The same logic applies to anything you're about to commit time or money to. Swap the role, swap the asset, keep the structure.

Product feature: "Act as a frustrated user. Give me 5 reasons this feature would annoy you."

Marketing copy: "Act as a skeptical customer who's seen too many ads. Give me 5 reasons this headline would make you scroll past."

Job application: "Act as a hiring manager with 200 resumes on the desk. Give me 5 reasons you'd skip this one."

Content strategy: "Act as an editor who's read everything. Give me 5 reasons this topic doesn't need another article."

Pricing decision: "Act as a price-sensitive buyer. Give me 5 reasons this price would make me walk."

The role you pick matters more than people realize. A frustrated user and a skeptical investor will spot completely different holes in the same plan. If the stakes are high, run both. You'll get a fuller picture in 10 minutes than a week of asking friends.

How To Actually Use the Output

Some objections will be generic. A few will miss your specifics. That's fine. The point isn't a verdict.

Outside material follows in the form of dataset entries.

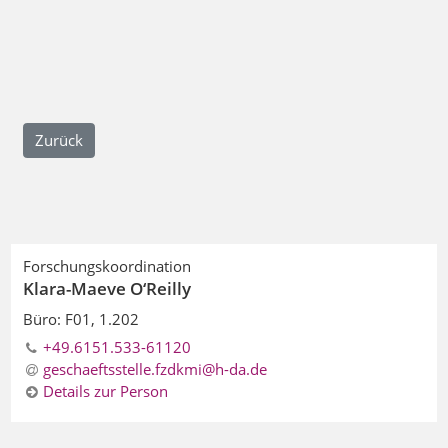
Zurück
Forschungskoordination
Klara-Maeve O‘Reilly
Büro: F01, 1.202
+49.6151.533-61120
geschaeftsstelle.fzdkmi@h-da.de
Details zur Person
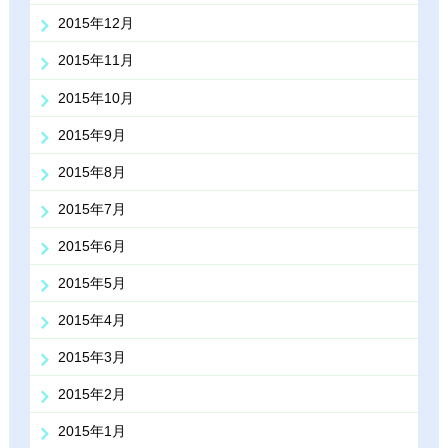
2015年12月
2015年11月
2015年10月
2015年9月
2015年8月
2015年7月
2015年6月
2015年5月
2015年4月
2015年3月
2015年2月
2015年1月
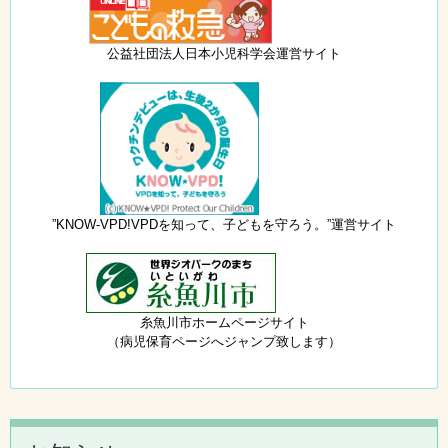
公益社団法人日本小児科学会運営サイト
”KNOW-VPD!VPDを知って、子どもを守ろう。”運営サイト
糸魚川市ホームページサイト
（病児保育ページへジャンプ致します）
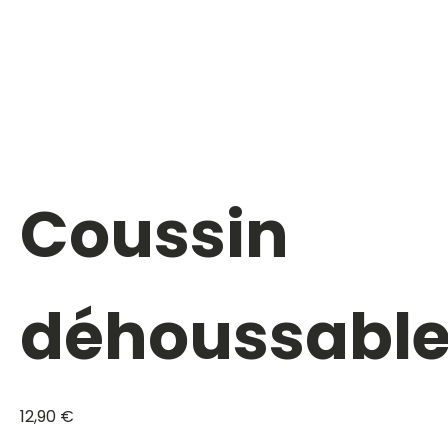
Coussin
déhoussabl
12,90
€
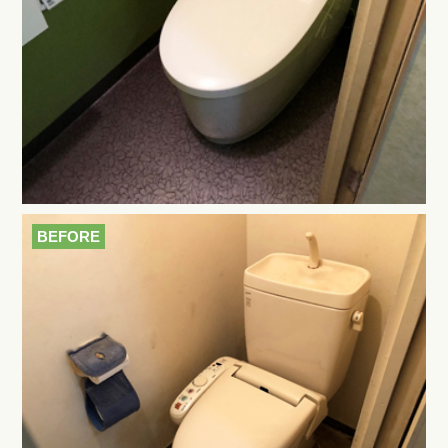
BEFORE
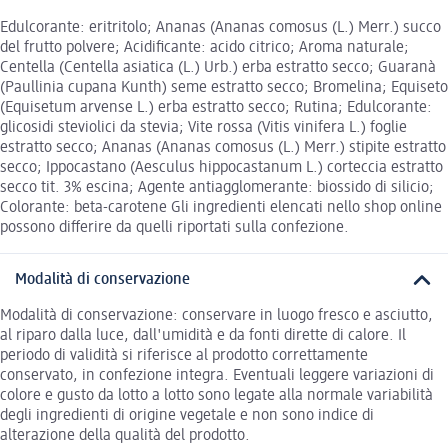
Edulcorante: eritritolo; Ananas (Ananas comosus (L.) Merr.) succo
del frutto polvere; Acidificante: acido citrico; Aroma naturale;
Centella (Centella asiatica (L.) Urb.) erba estratto secco; Guaranà
(Paullinia cupana Kunth) seme estratto secco; Bromelina; Equiseto
(Equisetum arvense L.) erba estratto secco; Rutina; Edulcorante:
glicosidi steviolici da stevia; Vite rossa (Vitis vinifera L.) foglie
estratto secco; Ananas (Ananas comosus (L.) Merr.) stipite estratto
secco; Ippocastano (Aesculus hippocastanum L.) corteccia estratto
secco tit. 3% escina; Agente antiagglomerante: biossido di silicio;
Colorante: beta-carotene Gli ingredienti elencati nello shop online
possono differire da quelli riportati sulla confezione.
Modalità di conservazione
Modalità di conservazione: conservare in luogo fresco e asciutto,
al riparo dalla luce, dall'umidità e da fonti dirette di calore. Il
periodo di validità si riferisce al prodotto correttamente
conservato, in confezione integra. Eventuali leggere variazioni di
colore e gusto da lotto a lotto sono legate alla normale variabilità
degli ingredienti di origine vegetale e non sono indice di
alterazione della qualità del prodotto.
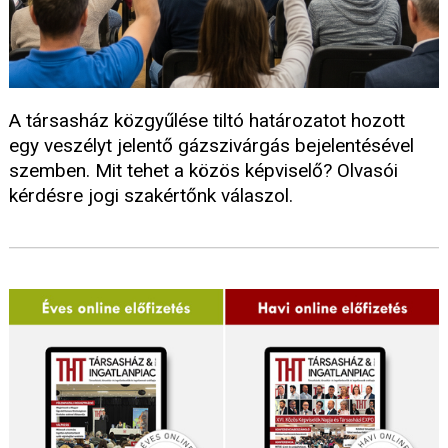
A társasház közgyűlése tiltó határozatot hozott
egy veszélyt jelentő gázszivárgás bejelentésével
szemben. Mit tehet a közös képviselő? Olvasói
kérdésre jogi szakértőnk válaszol.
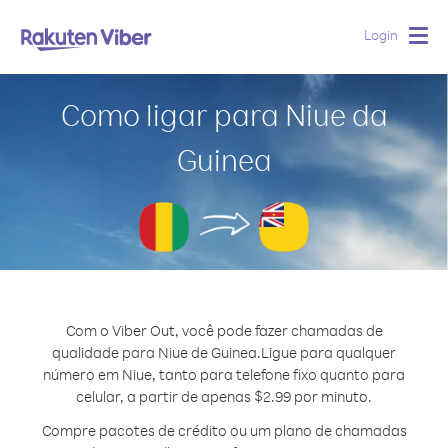
Login
Togg
navig
Como ligar para Niue da
Guinea
Com o Viber Out, você pode fazer chamadas de
qualidade para Niue de Guinea.
Ligue para qualquer
número em Niue, tanto para telefone fixo quanto para
celular, a partir de apenas $2.99 por minuto.
Compre pacotes de crédito ou um plano de chamadas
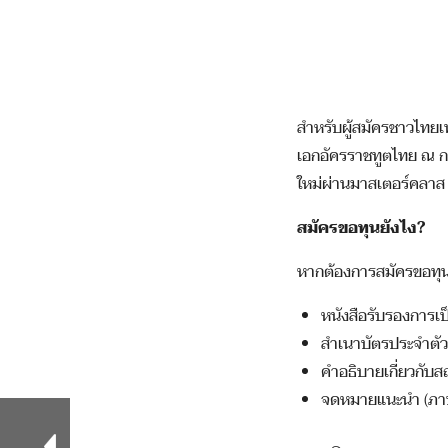
สำหรับผู้สมัครชาวไทย
เอกอัครราชทูตไทย ณ กร
ใหม่ผ่านมาสเตอร์คลาส
สมัครขอทุนยังไง?
หากต้องการสมัครขอทุนก
หนังสือรับรองการเป
สำเนาบัตรประจำตัว
คำอธิบายเกี่ยวกั
จดหมายแนะนำ (ภา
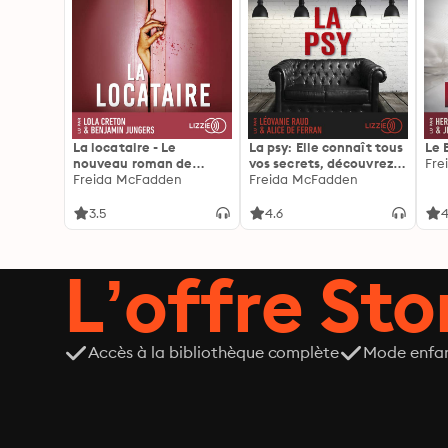
La locataire - Le
La psy: Elle connaît tous
Le 
nouveau roman de
vos secrets, découvrez
Fre
l'autrice de La femme
Freida McFadden
les siens ...
Freida McFadden
de ménage
3.5
4.6
4
L’offre Stor
Accès à la bibliothèque complète
Mode enfa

The point is forcing yourself to have clean answers ready before the real conversation happens.

If an objection stings, that's usually the one you needed to hear. Write a real response to it. Add it to your plan.

Here's the move that took this from useful to essential for me. After you write rebuttals to each rejection reason, paste them back in and ask the AI to evaluate whether your rebuttals actually hold up. You're running a pre-mortem and patching the holes before anyone else sees the plan. If your rebuttal can't satisfy the cynical VC persona, it probably won't satisfy a real VC either. Keep tightening until the answers are clean.

That's the whole loop. Five minutes of hostile feedback today saves you a month of recovering from the wrong decision next quarter.

Your Move

Take whatever you're working on right now. Plan, pitch, headline, price, application. Paste it in. Pick the most cynical version of your target audience. Ask for 5 reasons to reject it.

Then sit with the answers. The ones that hurt are the ones worth fixing.